Posté par atempodiblog le 14 mars 2020

La Samaritana e Gesù, il Messia da andare a vedere
Uno degli splendidi mosaici della basilica di San Marco è dedicato al colloquio di Gesù con la Samaritana. I due parlano della vita e dell’acqua che salva. Lo sguardo stupito della donna si trasforma nella scena accanto, dove si rivolge ai suoi concittadini per invitarli a vedere Colui che «mi ha detto tutto quello che ho fatto».
di Margherita del Castillo – La nuova Bussola Quotidiana

La Samaritana e Gesù, il Messia da andare a vedere dans Commenti al Vangelo Ges-e-la-Samaritana-al-pozzo-Venezia-Basilica-di-San-Marco
Gesù e la Samaritana al pozzo, Venezia – Basilica di San Marco

Signore – gli disse la donna – dammi di quest’acqua, perché io non abbia più sete.” (Gv 4, 15)
Sicar è la città della Samaria dove Gesù, durante il suo cammino dalla Giudea alla Galilea, decise, un giorno, di fermarsi a riposare.

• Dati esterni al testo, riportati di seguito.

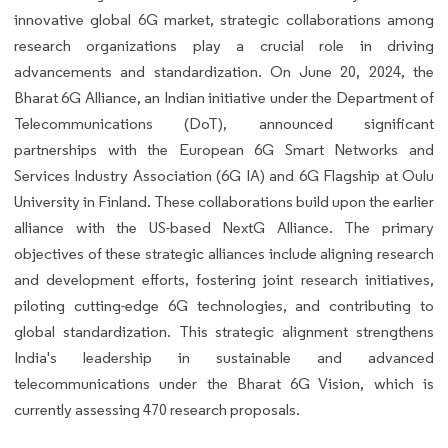
innovative global 6G market, strategic collaborations among
research organizations play a crucial role in driving
advancements and standardization. On June 20, 2024, the
Bharat 6G Alliance, an Indian initiative under the Department of
Telecommunications (DoT), announced significant
partnerships with the European 6G Smart Networks and
Services Industry Association (6G IA) and 6G Flagship at Oulu
University in Finland. These collaborations build upon the earlier
alliance with the US-based NextG Alliance. The primary
objectives of these strategic alliances include aligning research
and development efforts, fostering joint research initiatives,
piloting cutting-edge 6G technologies, and contributing to
global standardization. This strategic alignment strengthens
India's leadership in sustainable and advanced
telecommunications under the Bharat 6G Vision, which is
currently assessing 470 research proposals.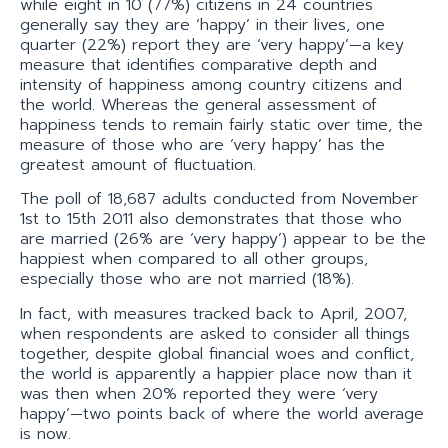
while eight in 10 (77%) citizens in 24 countries
generally say they are ‘happy’ in their lives, one
quarter (22%) report they are ‘very happy’—a key
measure that identifies comparative depth and
intensity of happiness among country citizens and
the world. Whereas the general assessment of
happiness tends to remain fairly static over time, the
measure of those who are ‘very happy’ has the
greatest amount of fluctuation.
The poll of 18,687 adults conducted from November
1st to 15th 2011 also demonstrates that those who
are married (26% are ‘very happy’) appear to be the
happiest when compared to all other groups,
especially those who are not married (18%).
In fact, with measures tracked back to April, 2007,
when respondents are asked to consider all things
together, despite global financial woes and conflict,
the world is apparently a happier place now than it
was then when 20% reported they were ‘very
happy’—two points back of where the world average
is now.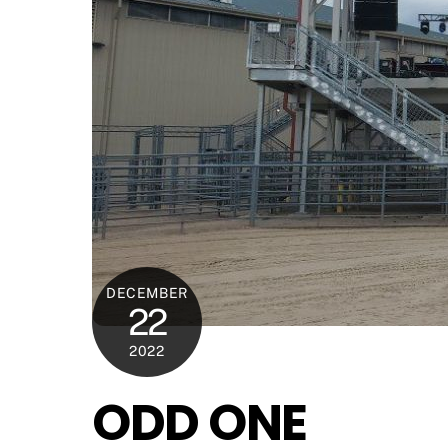
DECEMBER
22
2022
ODD ONE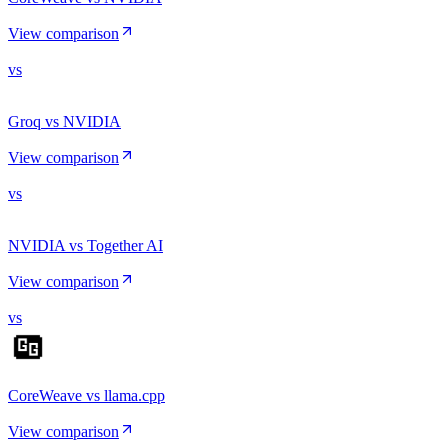
View comparison
vs
Groq vs NVIDIA
View comparison
vs
NVIDIA vs Together AI
View comparison
vs
CoreWeave vs llama.cpp
View comparison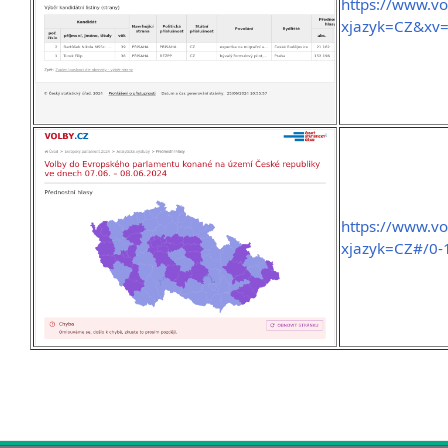
https://www.v
xjazyk=CZ&xv
https://www.vo
xjazyk=CZ#/0-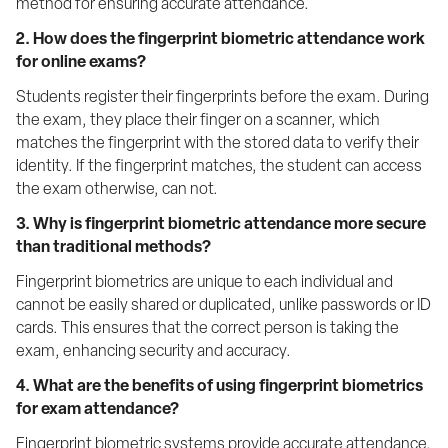
method for ensuring accurate attendance.
2. How does the fingerprint biometric attendance work 
for online exams?
Students register their fingerprints before the exam. During 
the exam, they place their finger on a scanner, which 
matches the fingerprint with the stored data to verify their 
identity. If the fingerprint matches, the student can access 
the exam otherwise, can not.
3. Why is fingerprint biometric attendance more secure 
than traditional methods?
Fingerprint biometrics are unique to each individual and 
cannot be easily shared or duplicated, unlike passwords or ID 
cards. This ensures that the correct person is taking the 
exam, enhancing security and accuracy.
4. What are the benefits of using fingerprint biometrics 
for exam attendance?
Fingerprint biometric systems provide accurate attendance, 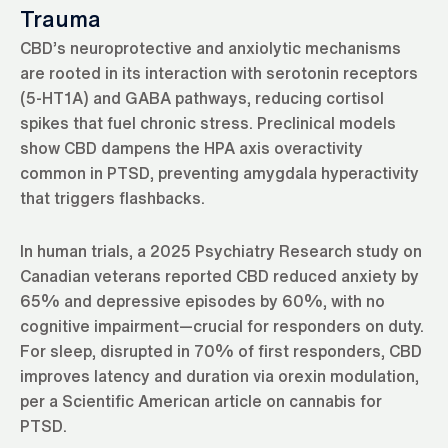
Trauma
CBD’s neuroprotective and anxiolytic mechanisms
are rooted in its interaction with serotonin receptors
(5-HT1A) and GABA pathways, reducing cortisol
spikes that fuel chronic stress. Preclinical models
show CBD dampens the HPA axis overactivity
common in PTSD, preventing amygdala hyperactivity
that triggers flashbacks.
In human trials, a 2025 Psychiatry Research study on
Canadian veterans reported CBD reduced anxiety by
65% and depressive episodes by 60%, with no
cognitive impairment—crucial for responders on duty.
For sleep, disrupted in 70% of first responders, CBD
improves latency and duration via orexin modulation,
per a Scientific American article on cannabis for
PTSD.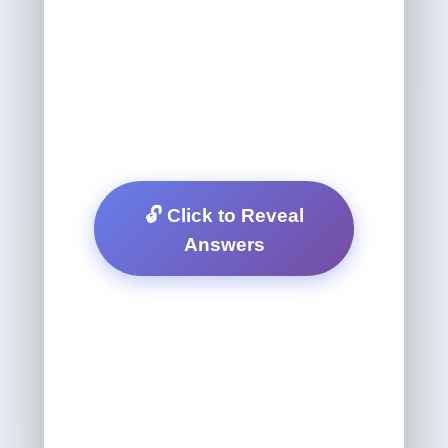
🔓 Click to Reveal
Answers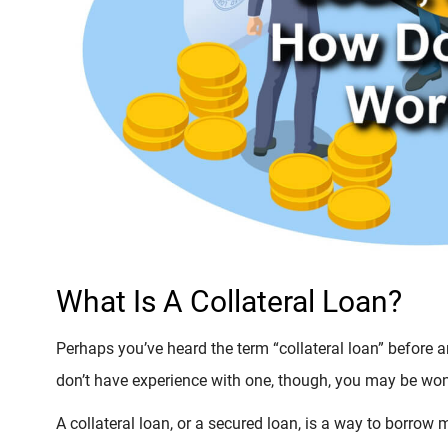
What Is A Collateral Loan?
Perhaps you’ve heard the term “collateral loan” before 
don’t have experience with one, though, you may be won
A collateral loan, or a secured loan, is a way to borro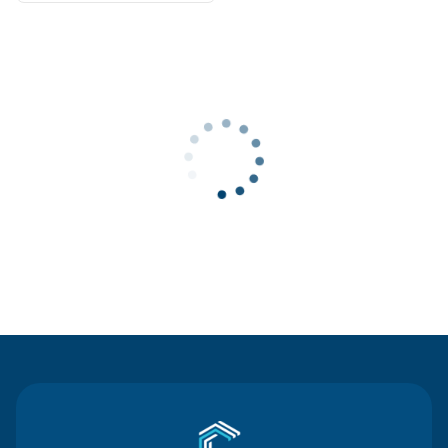
Contact Us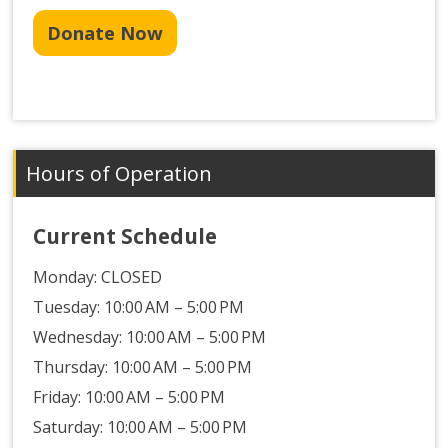
Donate Now
Hours of Operation
Current Schedule
Monday:
CLOSED
Tuesday: 10:00 AM – 5:00 PM
Wednesday: 10:00 AM – 5:00 PM
Thursday: 10:00 AM – 5:00 PM
Friday: 10:00 AM – 5:00 PM
Saturday: 10:00 AM – 5:00 PM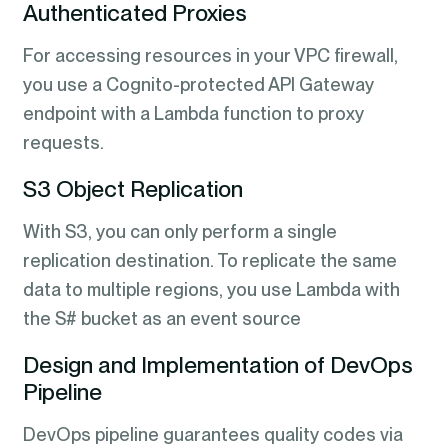
Authenticated Proxies
For accessing resources in your VPC firewall,
you use a Cognito-protected API Gateway
endpoint with a Lambda function to proxy
requests.
S3 Object Replication
With S3, you can only perform a single
replication destination. To replicate the same
data to multiple regions, you use Lambda with
the S# bucket as an event source
Design and Implementation of DevOps
Pipeline
DevOps pipeline guarantees quality codes via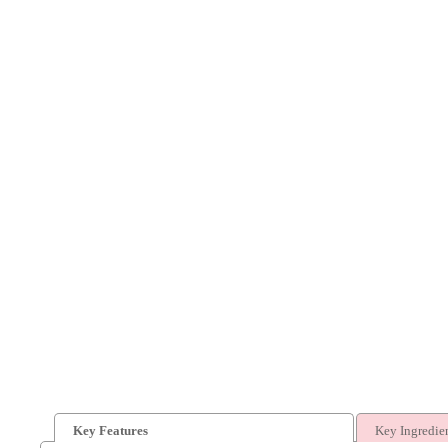
Key Features
Key Ingredie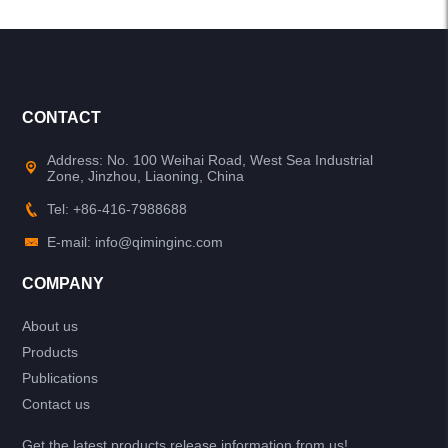
CONTACT
Address: No. 100 Weihai Road, West Sea Industrial
Zone, Jinzhou, Liaoning, China
Tel: +86-416-7988688
E-mail: info@qiminginc.com
COMPANY
About us
Products
Publications
Contact us
Get the latest products release information from us!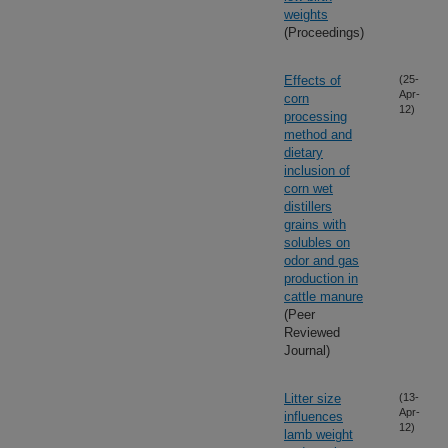
weights
(Proceedings)
Effects of
(25-
Apr-
corn
12)
processing
method and
dietary
inclusion of
corn wet
distillers
grains with
solubles on
odor and gas
production in
cattle manure
(Peer
Reviewed
Journal)
Litter size
(13-
Apr-
influences
12)
lamb weight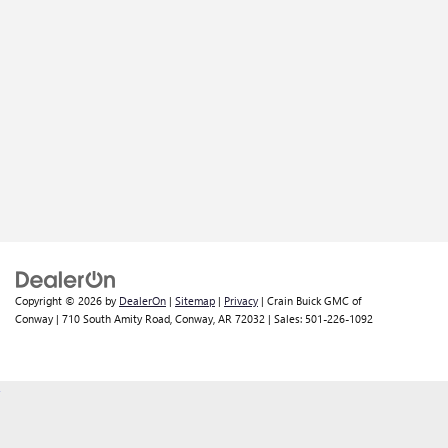
Copyright © 2026
by
DealerOn
|
Sitemap
|
Privacy
| Crain Buick GMC of
Conway
|
710 South Amity Road,
Conway,
AR
72032
| Sales:
501-226-1092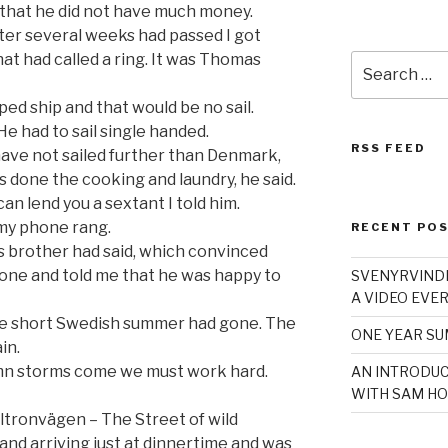
 that he did not have much money.
fter several weeks had passed I got
at had called a ring. It was Thomas
Search
for:
ped ship and that would be no sail.
He had to sail single handed.
RSS FEED
I have not sailed further than Denmark,
 done the cooking and laundry, he said.
can lend you a sextant I told him.
my phone rang.
RECENT PO
is brother had said, which convinced
one and told me that he was happy to
SVENYRVINDE
A VIDEO EVER
the short Swedish summer had gone. The
ONE YEAR S
in.
mn storms come we must work hard.
AN INTRODUC
WITH SAM HO
ltronvägen – The Street of wild
nd arriving just at dinnertime and was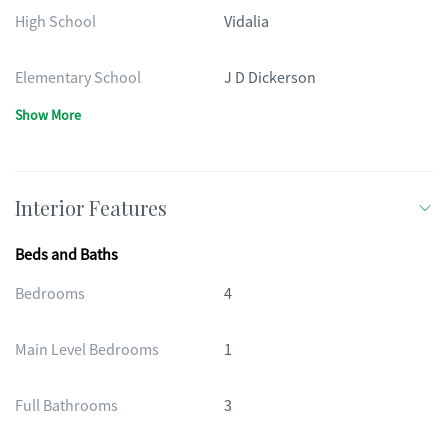
High School
Vidalia
Elementary School
J D Dickerson
Show More
Interior Features
Beds and Baths
Bedrooms
4
Main Level Bedrooms
1
Full Bathrooms
3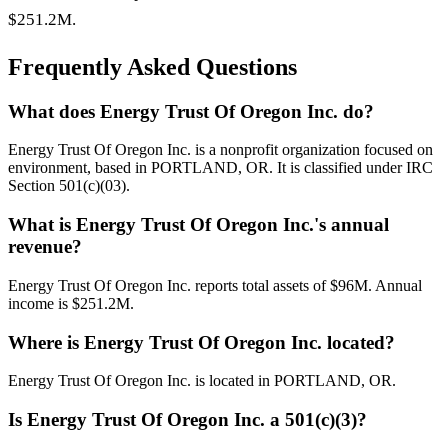
$251.2M.
Frequently Asked Questions
What does Energy Trust Of Oregon Inc. do?
Energy Trust Of Oregon Inc. is a nonprofit organization focused on
environment, based in PORTLAND, OR. It is classified under IRC
Section 501(c)(03).
What is Energy Trust Of Oregon Inc.'s annual
revenue?
Energy Trust Of Oregon Inc. reports total assets of $96M. Annual
income is $251.2M.
Where is Energy Trust Of Oregon Inc. located?
Energy Trust Of Oregon Inc. is located in PORTLAND, OR.
Is Energy Trust Of Oregon Inc. a 501(c)(3)?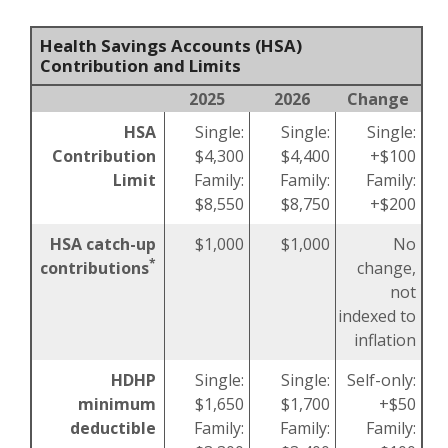
Health Savings Accounts (HSA)
Contribution and Limits
2025
2026
Change
HSA
Single:
Single:
Single:
Contribution
$4,300
$4,400
+$100
Limit
Family:
Family:
Family:
$8,550
$8,750
+$200
HSA catch-up
$1,000
$1,000
No
*
contributions
change,
not
indexed to
inflation
HDHP
Single:
Single:
Self-only:
minimum
$1,650
$1,700
+$50
deductible
Family:
Family:
Family: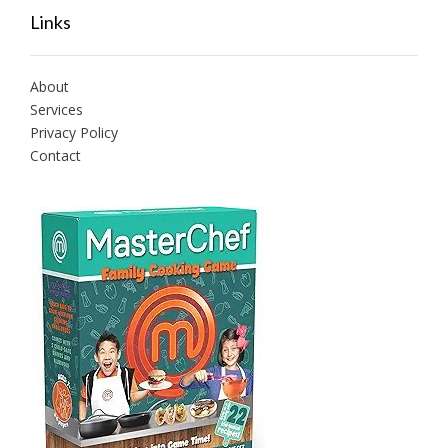
Links
About
Services
Privacy Policy
Contact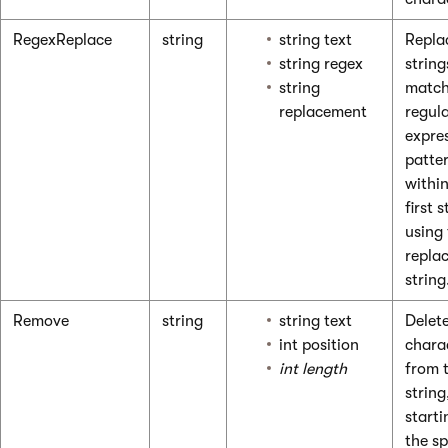
RegexReplace
string
string text
Repla
string regex
string
string
match
replacement
regul
expre
patte
within
first s
using
repla
string
Remove
string
string text
Delet
int position
chara
int length
from 
string
starti
the sp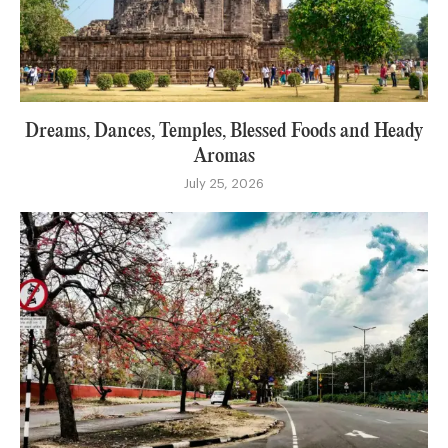
Dreams, Dances, Temples, Blessed Foods and Heady
Aromas
July 25, 2026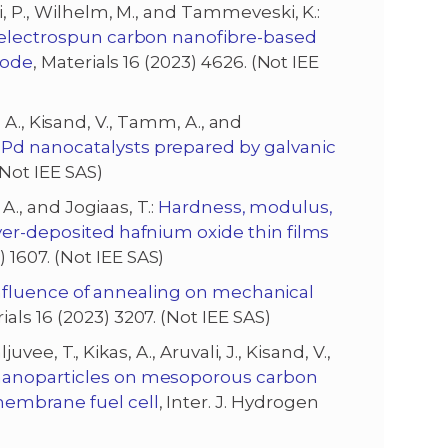
i, P., Wilhelm, M., and Tammeveski, K.:
d electrospun carbon nanofibre-based
trode
, Materials 16 (2023) 4626. (Not IEE
as, A., Kisand, V., Tamm, A., and
Pd nanocatalysts prepared by galvanic
(Not IEE SAS)
 A., and Jogiaas, T.:
Hardness, modulus,
yer-deposited hafnium oxide thin films
 1607. (Not IEE SAS)
nfluence of annealing on mechanical
rials 16 (2023) 3207. (Not IEE SAS)
ljuvee, T., Kikas, A., Aruvali, J., Kisand, V.,
nanoparticles on mesoporous carbon
membrane fuel cell
, Inter. J. Hydrogen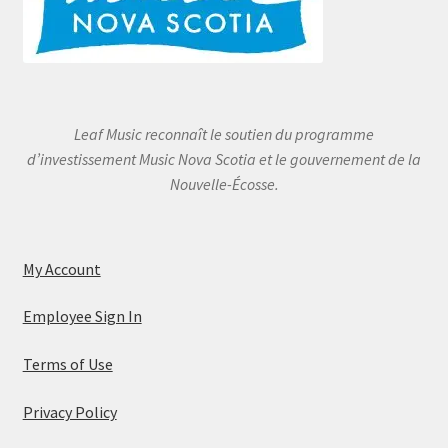
Leaf Music reconnaît le soutien du programme
d’investissement Music Nova Scotia et le gouvernement de la
Nouvelle-Écosse.
My Account
Employee Sign In
Terms of Use
Privacy Policy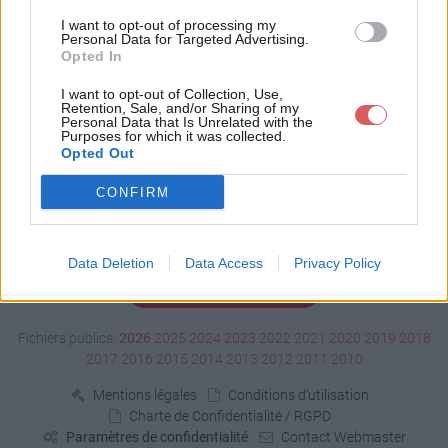
Télécharger fire1.swf
I want to opt-out of processing my
Personal Data for Targeted Advertising.
Opted In
Télécharger le fichier (257 Ko)
I want to opt-out of Collection, Use,
Retention, Sale, and/or Sharing of my
Personal Data that Is Unrelated with the
Purposes for which it was collected.
Opted Out
CONFIRM
Data Deletion
Data Access
Privacy Policy
Signaler un contenu illicite
Fichiers publics:
2026
2025
2024
2023
2022
2021
2020
2019
2018
2017
2016
2015
2014
2013
2012
2011
2010
Mentions légales
Conditions d'utilisation
Charte de Confidentialité / RGPD
Paramètres de confidentialité
Contact Webmaster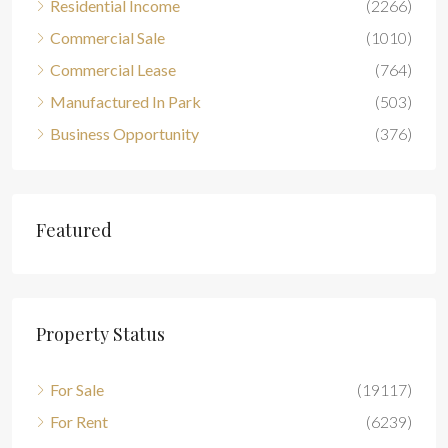
Residential Income
(2266)
Commercial Sale
(1010)
Commercial Lease
(764)
Manufactured In Park
(503)
Business Opportunity
(376)
Featured
Property Status
For Sale
(19117)
For Rent
(6239)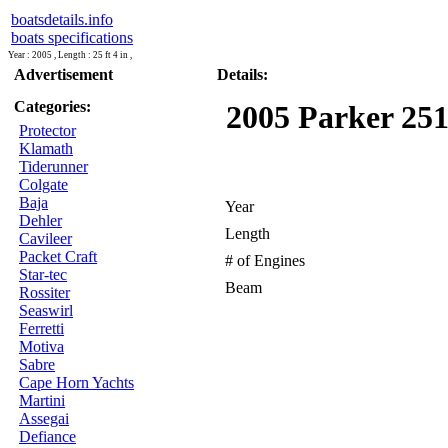
boatsdetails.info
boats specifications
Year : 2005 , Length : 25 ft 4 in ,
Advertisement
Details:
Categories:
2005 Parker 251
Protector
Klamath
Tiderunner
Colgate
Baja
Year
Dehler
Length
Cavileer
Packet Craft
# of Engines
Star-tec
Beam
Rossiter
Seaswirl
Ferretti
Motiva
Sabre
Cape Horn Yachts
Martini
Assegai
Defiance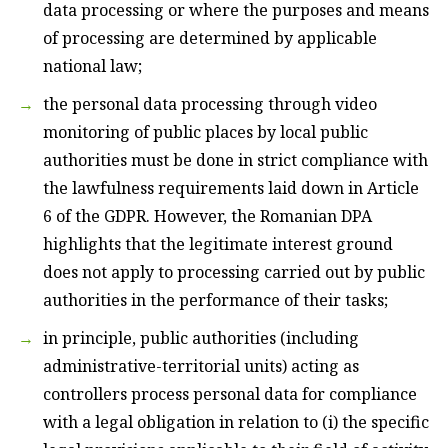
data processing or where the purposes and means
of processing are determined by applicable
national law;
the personal data processing through video
monitoring of public places by local public
authorities must be done in strict compliance with
the lawfulness requirements laid down in Article
6 of the GDPR. However, the Romanian DPA
highlights that the legitimate interest ground
does not apply to processing carried out by public
authorities in the performance of their tasks;
in principle, public authorities (including
administrative-territorial units) acting as
controllers process personal data for compliance
with a legal obligation in relation to (i) the specific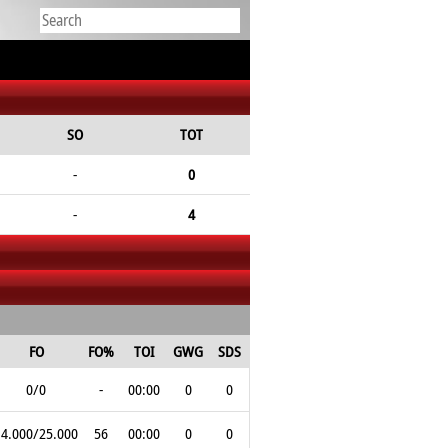
SO
TOT
-
0
-
4
FO
FO%
TOI
GWG
SDS
0/0
-
00:00
0
0
14.000/25.000
56
00:00
0
0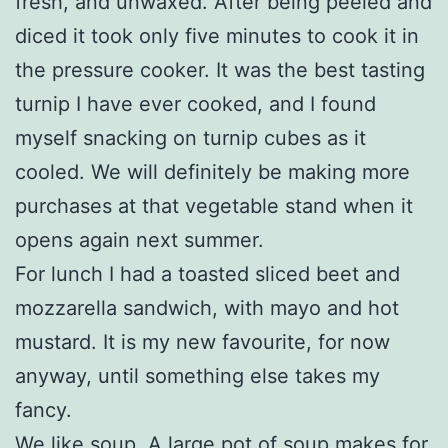
fresh, and unwaxed. After being peeled and
diced it took only five minutes to cook it in
the pressure cooker. It was the best tasting
turnip I have ever cooked, and I found
myself snacking on turnip cubes as it
cooled. We will definitely be making more
purchases at that vegetable stand when it
opens again next summer.
For lunch I had a toasted sliced beet and
mozzarella sandwich, with mayo and hot
mustard. It is my new favourite, for now
anyway, until something else takes my
fancy.
We like soup. A large pot of soup makes for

Sorgeva proprio qui il pozzo che Giacobbe aveva acquistato con tutto il terreno, lasciandolo poi in eredità al figlio Giuseppe. A Sicar avvenne uno degli episodi evangelici su cui la liturgia quaresimale ci invita a meditare: l’incontro tra Cristo e la donna samaritana, evocativo della portata universale del messaggio cristiano e proprio per questo caro alla tradizione iconografica occidentale.

Nel racconto della storia della Salvezza, così come si legge negli splendidi mosaici di cui è rivestita l’intera basilica di San Marco a Venezia, Gesù e la Samaritana occupano una porzione della volta del transetto destro: fin qui, il programma decorativo musivo aveva ripercorso lo svelarsi del disegno divino dalla Creazione del mondo alla manifestazione di Cristo quale Messia, attraverso l’Epifania, il Suo Battesimo e i primi miracoli da Lui compiuti.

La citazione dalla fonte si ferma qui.